Endovascular Management of an Unusual Mycotic Aneurysm of the Inferior Mesenteric Artery: A Case Report
Dr. Phani Chakravarty Mutnuru,
Additional Professor, Department of Radiology, Nizam’s Institute of Medical Sciences, Hyderabad-500082, Telangana, India.
Mycotic or infected Aneurysms (MA) are rare and typically affect major arteries. However, infective causes (mycotic) resulting in the formation of aneurysms in the Superior Mesenteric Artery (SMA) and Inferior Mesenteric Artery (IMA), despite their substantial rarity, are often symptomatic and may present acutely. Hereby, the authors present a case of a 29-year-old male patient who presented with abdominal pain, fever, and generalised weakness. Contrast-enhanced Computed Tomography (CECT) of the abdomen revealed peripherally enhancing hypodense collections with air foci along the subhepatic, peri-splenic, peri-gastric, bilateral paravertebral, and posterior pararenal spaces, extending to the lumbar region.
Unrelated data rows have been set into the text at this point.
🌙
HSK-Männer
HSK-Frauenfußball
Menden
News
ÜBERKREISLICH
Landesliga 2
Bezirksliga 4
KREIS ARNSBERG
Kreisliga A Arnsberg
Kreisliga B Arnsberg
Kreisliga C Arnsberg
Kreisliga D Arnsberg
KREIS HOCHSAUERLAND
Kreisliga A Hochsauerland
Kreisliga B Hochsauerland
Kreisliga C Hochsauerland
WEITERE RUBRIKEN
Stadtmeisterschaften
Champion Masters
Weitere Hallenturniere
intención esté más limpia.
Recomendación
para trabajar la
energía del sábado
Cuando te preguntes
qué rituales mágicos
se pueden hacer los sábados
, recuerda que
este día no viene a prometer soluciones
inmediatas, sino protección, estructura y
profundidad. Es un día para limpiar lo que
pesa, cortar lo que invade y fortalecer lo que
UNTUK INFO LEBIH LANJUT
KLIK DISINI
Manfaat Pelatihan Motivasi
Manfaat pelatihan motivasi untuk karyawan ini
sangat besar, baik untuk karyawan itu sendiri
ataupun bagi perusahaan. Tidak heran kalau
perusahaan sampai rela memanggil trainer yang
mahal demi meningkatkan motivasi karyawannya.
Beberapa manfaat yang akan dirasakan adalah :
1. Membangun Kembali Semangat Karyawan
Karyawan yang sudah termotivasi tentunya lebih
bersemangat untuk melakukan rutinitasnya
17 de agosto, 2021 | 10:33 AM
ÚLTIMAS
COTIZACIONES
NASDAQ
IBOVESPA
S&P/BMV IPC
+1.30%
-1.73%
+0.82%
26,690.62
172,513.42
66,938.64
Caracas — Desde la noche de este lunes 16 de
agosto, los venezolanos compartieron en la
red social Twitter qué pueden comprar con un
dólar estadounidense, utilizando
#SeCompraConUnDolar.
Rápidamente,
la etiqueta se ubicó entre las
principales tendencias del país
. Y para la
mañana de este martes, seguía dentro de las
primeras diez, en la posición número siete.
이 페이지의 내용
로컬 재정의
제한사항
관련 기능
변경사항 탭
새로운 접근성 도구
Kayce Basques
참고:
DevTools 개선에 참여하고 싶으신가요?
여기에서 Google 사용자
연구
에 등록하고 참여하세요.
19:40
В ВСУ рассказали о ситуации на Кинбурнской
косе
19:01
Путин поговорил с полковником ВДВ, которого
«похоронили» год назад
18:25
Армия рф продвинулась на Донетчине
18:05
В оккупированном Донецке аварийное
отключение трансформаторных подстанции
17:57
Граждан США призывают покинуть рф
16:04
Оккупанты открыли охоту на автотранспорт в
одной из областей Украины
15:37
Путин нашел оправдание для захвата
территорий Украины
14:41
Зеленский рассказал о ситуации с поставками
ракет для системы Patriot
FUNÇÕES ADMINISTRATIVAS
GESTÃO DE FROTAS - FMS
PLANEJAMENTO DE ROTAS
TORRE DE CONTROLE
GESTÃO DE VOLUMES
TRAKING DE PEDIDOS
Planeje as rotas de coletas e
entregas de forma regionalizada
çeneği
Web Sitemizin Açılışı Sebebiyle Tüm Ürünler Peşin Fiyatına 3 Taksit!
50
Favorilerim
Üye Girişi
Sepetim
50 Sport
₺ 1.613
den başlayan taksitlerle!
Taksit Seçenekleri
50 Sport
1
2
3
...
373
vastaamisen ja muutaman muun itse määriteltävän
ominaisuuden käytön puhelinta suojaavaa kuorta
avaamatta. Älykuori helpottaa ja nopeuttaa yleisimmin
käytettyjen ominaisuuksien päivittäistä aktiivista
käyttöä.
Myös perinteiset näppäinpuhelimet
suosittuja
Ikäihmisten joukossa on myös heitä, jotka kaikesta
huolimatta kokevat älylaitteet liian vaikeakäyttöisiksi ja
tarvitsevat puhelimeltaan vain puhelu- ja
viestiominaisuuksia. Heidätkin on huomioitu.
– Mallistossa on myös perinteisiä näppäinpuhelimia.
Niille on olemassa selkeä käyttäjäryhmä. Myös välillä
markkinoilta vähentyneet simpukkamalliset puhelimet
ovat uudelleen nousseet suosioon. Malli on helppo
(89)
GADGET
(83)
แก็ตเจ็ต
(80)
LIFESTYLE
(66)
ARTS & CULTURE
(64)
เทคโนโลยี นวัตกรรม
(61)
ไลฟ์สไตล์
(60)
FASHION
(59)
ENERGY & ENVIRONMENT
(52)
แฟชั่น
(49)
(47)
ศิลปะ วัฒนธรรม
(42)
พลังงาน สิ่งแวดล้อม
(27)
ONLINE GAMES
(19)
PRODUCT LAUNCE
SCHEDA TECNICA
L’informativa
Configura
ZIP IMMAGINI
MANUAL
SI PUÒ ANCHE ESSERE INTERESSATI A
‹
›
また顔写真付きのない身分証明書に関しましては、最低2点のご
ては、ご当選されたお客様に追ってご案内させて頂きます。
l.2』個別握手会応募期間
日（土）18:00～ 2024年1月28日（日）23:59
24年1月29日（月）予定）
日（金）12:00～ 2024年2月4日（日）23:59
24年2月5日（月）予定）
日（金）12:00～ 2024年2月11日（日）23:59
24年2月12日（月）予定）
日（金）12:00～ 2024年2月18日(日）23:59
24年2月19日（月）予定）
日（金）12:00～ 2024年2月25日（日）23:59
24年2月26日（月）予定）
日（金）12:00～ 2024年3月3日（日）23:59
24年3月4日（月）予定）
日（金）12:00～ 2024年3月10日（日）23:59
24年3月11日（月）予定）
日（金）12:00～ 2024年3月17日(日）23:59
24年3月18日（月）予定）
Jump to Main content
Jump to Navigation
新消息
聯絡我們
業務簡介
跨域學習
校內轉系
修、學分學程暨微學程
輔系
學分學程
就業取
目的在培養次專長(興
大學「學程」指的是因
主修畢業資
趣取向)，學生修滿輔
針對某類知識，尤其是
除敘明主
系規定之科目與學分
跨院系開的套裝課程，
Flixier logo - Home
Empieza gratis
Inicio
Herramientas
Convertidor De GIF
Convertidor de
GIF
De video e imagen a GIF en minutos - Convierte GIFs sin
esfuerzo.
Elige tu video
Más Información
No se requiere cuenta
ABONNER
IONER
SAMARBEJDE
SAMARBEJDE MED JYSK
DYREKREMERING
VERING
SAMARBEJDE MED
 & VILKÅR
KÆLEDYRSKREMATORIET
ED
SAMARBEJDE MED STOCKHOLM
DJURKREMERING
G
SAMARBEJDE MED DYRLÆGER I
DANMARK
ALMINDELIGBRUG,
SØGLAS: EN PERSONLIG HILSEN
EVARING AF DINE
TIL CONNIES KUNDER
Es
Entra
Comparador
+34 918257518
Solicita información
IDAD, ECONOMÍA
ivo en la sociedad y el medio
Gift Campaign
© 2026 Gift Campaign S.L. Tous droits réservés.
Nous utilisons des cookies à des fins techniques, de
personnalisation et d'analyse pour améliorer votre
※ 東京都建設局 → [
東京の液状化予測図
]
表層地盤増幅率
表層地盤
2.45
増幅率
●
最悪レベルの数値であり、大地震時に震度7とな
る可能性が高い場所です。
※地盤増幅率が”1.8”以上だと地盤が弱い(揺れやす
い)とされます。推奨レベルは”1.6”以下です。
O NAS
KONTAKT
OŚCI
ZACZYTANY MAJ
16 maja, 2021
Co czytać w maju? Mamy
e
Furthermore, multilobar saccular outpouching with irregular margins and soft-tissue thickening was observed, originating from the proximal IMA. Pigtail drainage was performed, and culture showed the growth of polymicrobial flora. Due to the irregularity of the aneurysm, with a high-risk of rupture, coil embolisation of the IMA aneurysm was carried out. The imaging characteristics of infected aneurysms should alert clinicians and radiologists to the diagnosis, enabling timely treatment, which may involve endovascular techniques.